A criança, tanto quanto o adulto, é titular dos direitos humanos e esses direitos devem ser respeitados. E toda pessoa tem direito a um desenvolvimento equilibrado, integrado, sem interrupções, sem grandes choques, sem traumas. Essa é uma das razões pelas quais eu penso que nós, adultos, é que devemos romper essa cadeia de exploração em relação à criança. Diferenciados esses dois tipos de prostituição, eu diria o seguinte: com a prostituição infantil há sempre algum adulto ganhando. Ou ele ganha em prazer, porque é ele próprio que explora a criança, ou ele ganha em dinheiro, porque está usando a criança para fins prostitucionais, pornográficos. Enfim, sempre há um adulto faturando quando uma criança está sendo sexualmente vitimizada. Agora, dizer que existem interesses econômicos investidos na situação prostitucional de crianças é uma coisa diferente do que dizer que a prostituição infantil resulta sempre de condições econômicas deploráveis. Admito, e existem provas disso, no nosso País e em outros onde a desigualdade sócio-econômica é muito profunda, existem famílias excessivamente pobres que, num ato de desespero, vendem as crianças, alugam as crianças, sobretudo meninas, mas os meninos também são objetos de prostituição, de forma que eu prefiro sempre dizer criança, embora as meninas compareçam com um contingente muito maior do que o de meninos.

É óbvio que condições econômicas muito precárias induzem pais e mães a venderem ou alugarem seus filhos para fins prostitucionais. Mas, se nós ficássemos apenas com essa ideia, estaríamos reduzindo excessivamente a realidade. Isso existe, mas são situações extremas, como é o caso do garimpo. A situação descrita pelo Gilberto Dimenstein no livro das meninas é uma situação extrema. São meninas escravas, mesmo, que dificilmente sairão de lá. Precisaria uma política pública dirigida a essas meninas, porque também fazer a denúncia depois deixar as meninas ao deus-dará não resolve coisa nenhuma. E preciso formular e implementar uma política pública que dê conta de encaminhar essas meninas.
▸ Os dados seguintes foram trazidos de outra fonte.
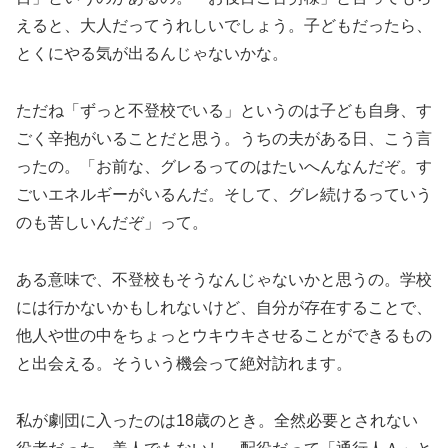
えると、大人だってうれしいでしょう。子どもだったら、
とくにやる気が出るんじゃないかな。
ただね「ずっと不登校でいる」というのは子ども自身、す
ごく辛抱がいることだと思う。うちの夫がある日、こう言
ったの。「お前な、グレるってのはたいへんなんだぞ。す
ごいエネルギーがいるんだ。そして、グレ続けるっていう
のも苦しいんだぞ」って。
ある意味で、不登校もそうなんじゃないかと思うの。学校
には行かないかもしれないけど、自分が存在することで、
他人や世の中をちょっとウキウキさせることができるもの
と出会える。そういう機会って絶対訪れます。
私が劇団に入ったのは18歳のとき。全然必要とされない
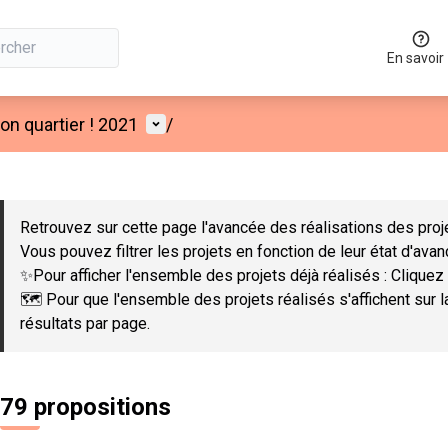
En savoir
Menu utilisateur
n quartier ! 2021
/
 la carte
 suivant est une carte qui présente les éléments de cette page co
Retrouvez sur cette page l'avancée des réalisations des proje
Vous pouvez filtrer les projets en fonction de leur état d'ava
✨Pour afficher l'ensemble des projets déjà réalisés : Cliquez 
🗺️ Pour que l'ensemble des projets réalisés s'affichent sur 
résultats par page.
79 propositions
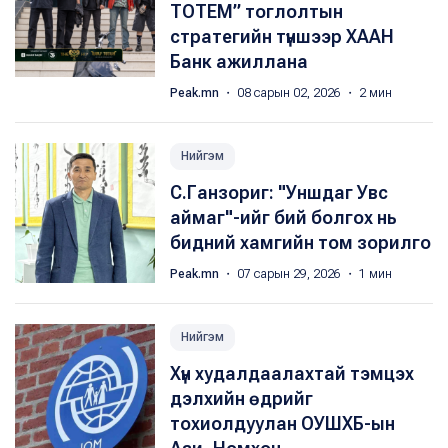
TOTEM” тоглолтын
стратегийн түншээр ХААН
Банк ажиллана
Peak.mn
・ 08 сарын 02, 2026 ・ 2 мин
Нийгэм
С.Ганзориг: "Уншдаг Увс
аймаг"-ийг бий болгох нь
бидний хамгийн том зорилго
Peak.mn
・ 07 сарын 29, 2026 ・ 1 мин
Нийгэм
Хүн худалдаалахтай тэмцэх
дэлхийн өдрийг
тохиолдуулан ОУШХБ-ын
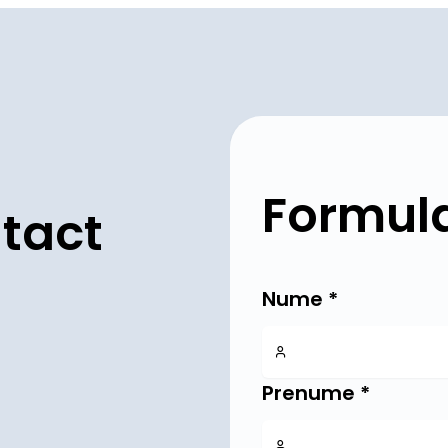
Formula
tact
Nume
*
Prenume
*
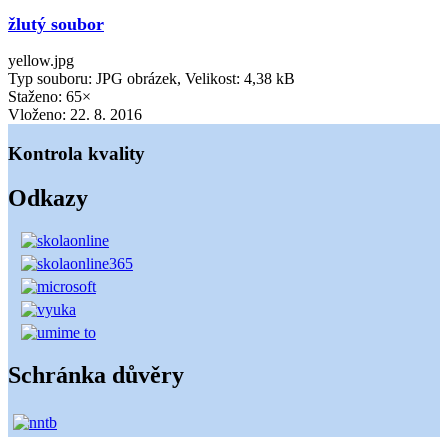
žlutý soubor
yellow.jpg
Typ souboru: JPG obrázek, Velikost: 4,38 kB
Staženo: 65×
Vloženo:
22. 8. 2016
Kontrola kvality
Odkazy
Schránka důvěry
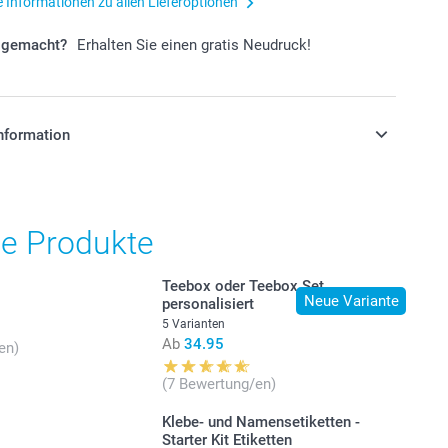
e Informationen zu allen Lieferoptionen
r gemacht?
Erhalten Sie einen gratis Neudruck!
nformation
stehen sich in Schweizer Franken (CHF) inkl. MwSt. und
osten.
he Produkte
Teebox oder Teebox Set
Neue Variante
personalisiert
5 Varianten
Ab
34.95
en)
(7 Bewertung/en)
Klebe- und Namensetiketten -
Starter Kit Etiketten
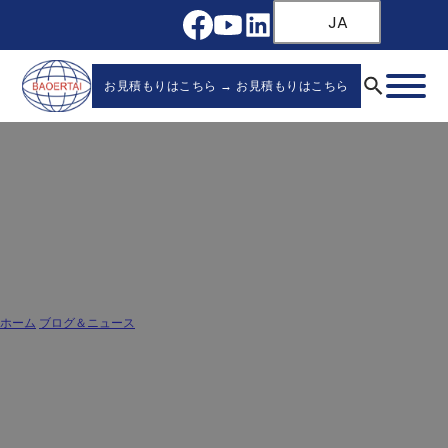
JA
お見積もりはこちら → お見積もりはこちら
引き出しがスライドして開かないように
する方法：プロの解決策
ホーム
/
ブログ＆ニュース
/
引き出しがスライドして開かないようにする方法：プロの解決策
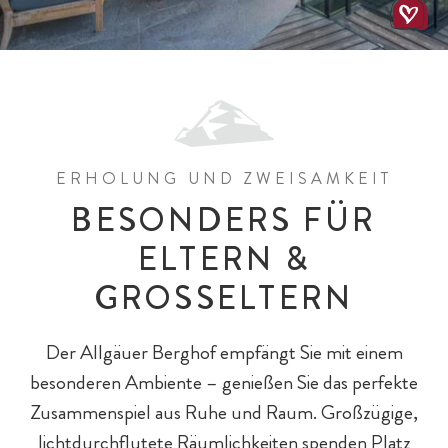
ERHOLUNG UND ZWEISAMKEIT
All-Inklusiv Chalet-Genuss
All-Inklusiv Premium
Spielewelten
Schulkinder
Spielplätze
BESONDERS FÜR
ELTERN &
GROSSELTERN
Der Allgäuer Berghof empfängt Sie mit einem
besonderen Ambiente – genießen Sie das perfekte
Zusammenspiel aus Ruhe und Raum. Großzügige,
lichtdurchflutete Räumlichkeiten spenden Platz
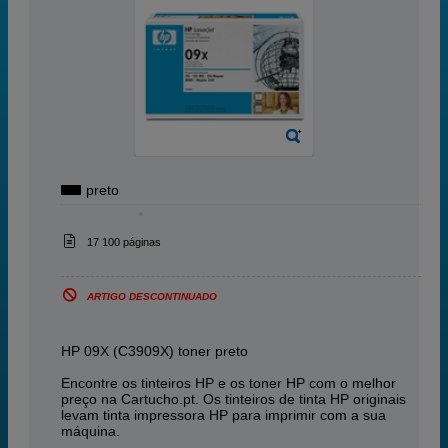
preto
17 100 páginas
ARTIGO DESCONTINUADO
HP 09X (C3909X) toner preto
Encontre os tinteiros HP e os toner HP com o melhor
preço na Cartucho.pt. Os tinteiros de tinta HP originais
levam tinta impressora HP para imprimir com a sua
máquina.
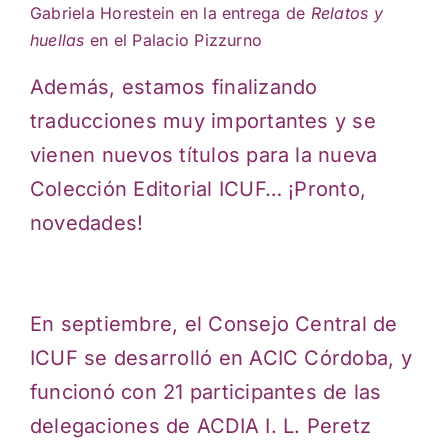
Gabriela Horestein en la entrega de
Relatos y
huellas
en el Palacio Pizzurno
Además, estamos finalizando
traducciones muy importantes y se
vienen nuevos títulos para la nueva
Colección Editorial ICUF… ¡Pronto,
novedades!
En septiembre, el Consejo Central de
ICUF se desarrolló en ACIC Córdoba, y
funcionó con 21 participantes de las
delegaciones de ACDIA I. L. Peretz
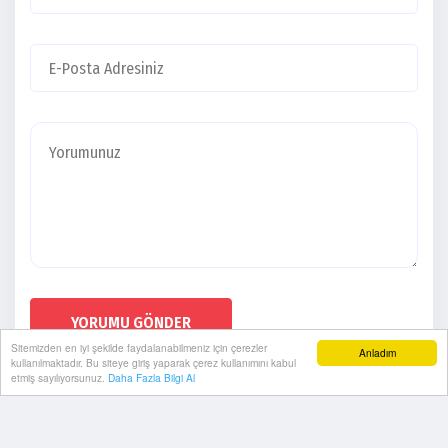
YORUMU GÖNDER
Sitemizden en iyi şekilde faydalanabilmeniz için çerezler
Anladım
kullanılmaktadır. Bu siteye giriş yaparak çerez kullanımını kabul
etmiş sayılıyorsunuz.
Daha Fazla Bilgi Al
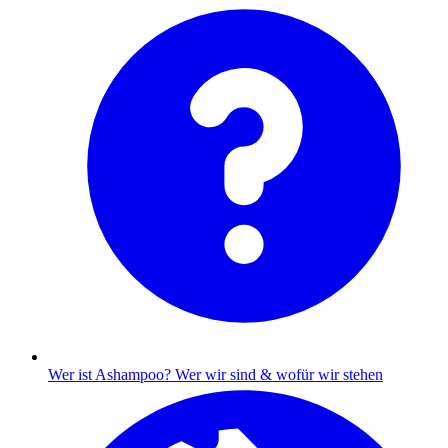
Wer ist Ashampoo?
Wer wir sind & wofür wir stehen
Tirá-las do garimpo e encaminhá-las, porque só tirá-las do garimpo significa que, uma semana depois, elas estarão no garimpo novamente.

Quero tratar de um outro fenômeno que encaminha muitas meninas, sobretudo, para a prostituição, que é a sagrada instituição da família. A família, eu costumo dizer, é muito mais um vespeiro do que um ninho de amor. Na família se dá a competição, a inveja, a trapaça, a rasteira, enfim, a família é, realmente, um embrião de uma série de condutas não muito elogiáveis em que a pessoa pode se empenhar no seu futuro de adulto. Não estou me referindo especificamente à prostituição, porque acho que não me cabe fazer nenhum juízo moral a respeito da prostituição, sobretudo nesse momento em que estamos tratando de prostituição infantil. Quero dizer, se alguém merece reprovação é o adulto que explora a criança, mas a criança não merece, absolutamente, nenhuma reprimenda. Eu não gostaria de me colocar como empresária moral, porque não é por aí que nós vamos resolver o problema. Por que eu digo que a família empurra meninas, sobretudo, para a prostituição? Porque, na família, existe muita violência.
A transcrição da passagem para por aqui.